*Task directions:* Print exactly the lines below between the line containing "tributing members of society." and the line containing "regarding property security.", counting both of those lines. Leave pictures out.

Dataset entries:
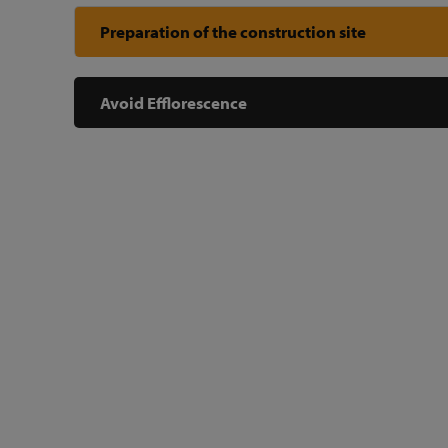
Preparation of the construction site
Avoid Efflorescence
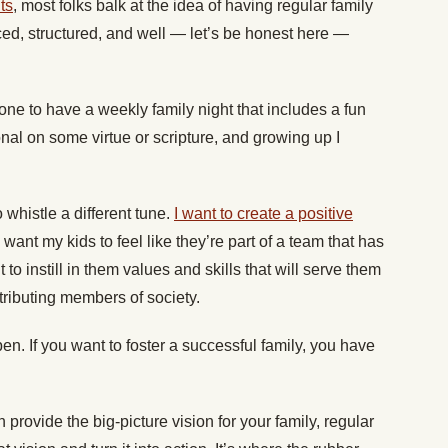
ts
, most folks balk at the idea of having regular family
d, structured, and well — let’s be honest here —
one to have a weekly family night that includes a fun
onal on some virtue or scripture, and growing up I
o whistle a different tune.
I want to create a positive
 I want my kids to feel like they’re part of a team that has
 to instill in them values and skills that will serve them
tributing members of society.
ppen. If you want to foster a successful family, you have
provide the big-picture vision for your family, regular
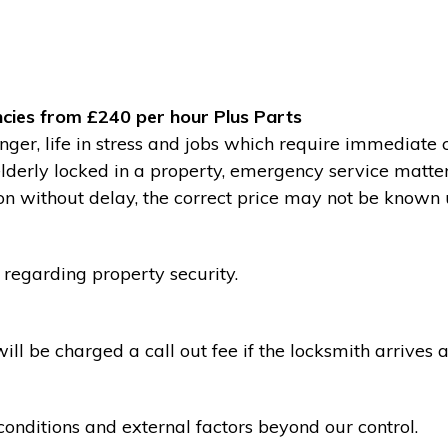
cies from £240 per hour Plus Parts
ger, life in stress and jobs which require immediate 
 elderly locked in a property, emergency service matte
without delay, the correct price may not be known un
 regarding property security.
l be charged a call out fee if the locksmith arrives a
conditions and external factors beyond our control.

*Response area:*
tributing members of society.
ppen. If you want to foster a successful family, you have
provide the big-picture vision for your family, regular
cies from £240 per hour Plus Parts
ger, life in stress and jobs which require immediate 
 elderly locked in a property, emergency service matte
without delay, the correct price may not be known un
 regarding property security.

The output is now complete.